**EXERCISE INSTRUCTIONS**
Output the lines of the records from the one containing "have improved every single year." through the last, both ends included. Leave pictures out.

**RECORDS FOR PROCESSING**

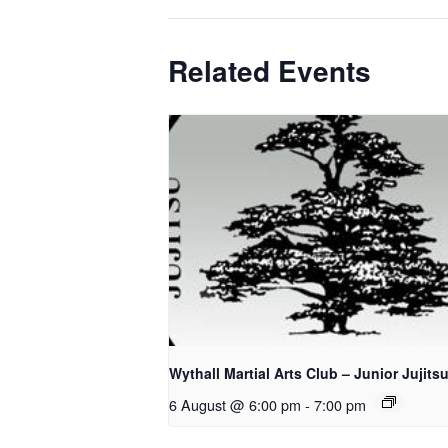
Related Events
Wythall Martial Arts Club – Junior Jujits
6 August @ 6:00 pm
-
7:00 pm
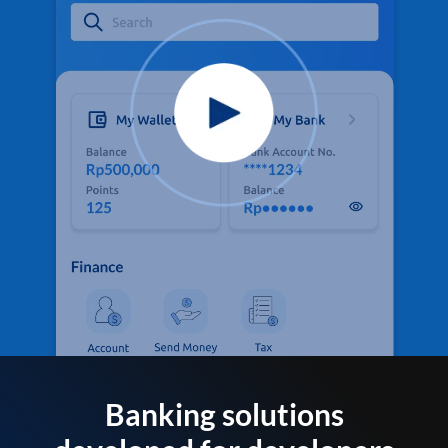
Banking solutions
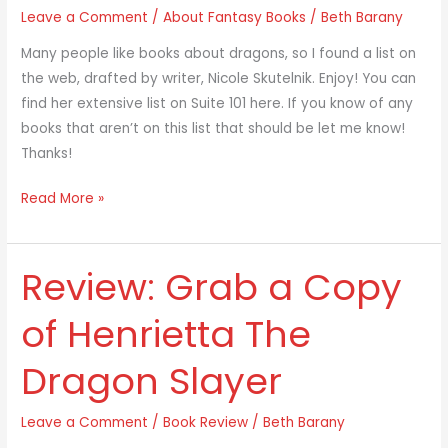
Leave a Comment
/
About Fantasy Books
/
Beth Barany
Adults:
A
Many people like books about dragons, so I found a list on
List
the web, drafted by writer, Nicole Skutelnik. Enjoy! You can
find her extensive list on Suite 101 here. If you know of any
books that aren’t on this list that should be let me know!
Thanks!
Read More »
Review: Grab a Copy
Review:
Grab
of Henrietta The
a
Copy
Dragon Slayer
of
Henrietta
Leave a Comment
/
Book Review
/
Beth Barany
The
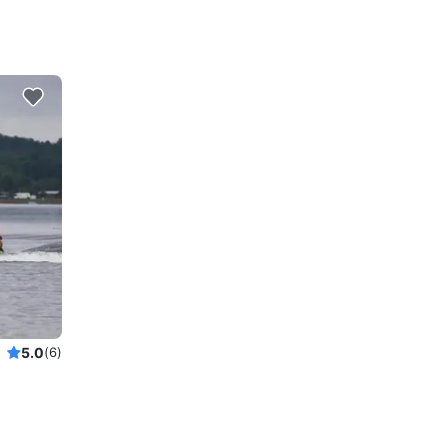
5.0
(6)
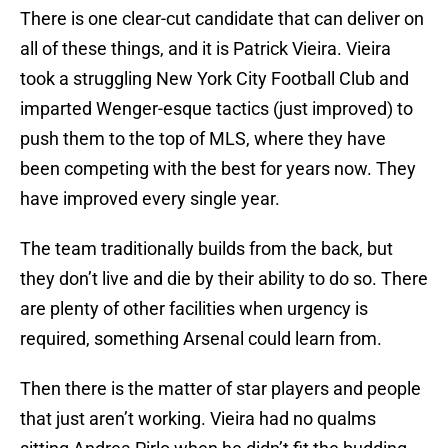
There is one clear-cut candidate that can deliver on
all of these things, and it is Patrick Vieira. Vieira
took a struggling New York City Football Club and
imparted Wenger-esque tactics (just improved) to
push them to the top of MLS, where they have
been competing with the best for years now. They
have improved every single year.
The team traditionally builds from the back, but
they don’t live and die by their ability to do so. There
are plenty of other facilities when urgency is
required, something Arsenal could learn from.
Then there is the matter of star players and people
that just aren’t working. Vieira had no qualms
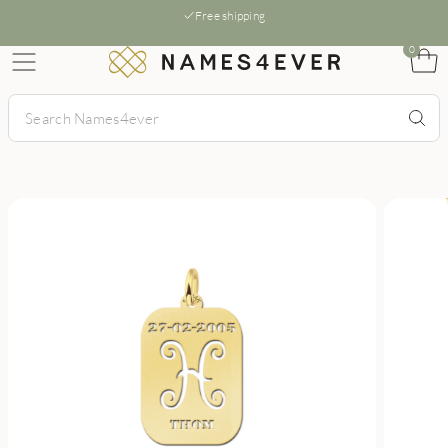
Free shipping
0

**TASK SOLUTION**
have improved every single year.
The team traditionally builds from the back, but
they don’t live and die by their ability to do so. There
are plenty of other facilities when urgency is
required, something Arsenal could learn from.
Then there is the matter of star players and people
that just aren’t working. Vieira had no qualms
Free shipping
0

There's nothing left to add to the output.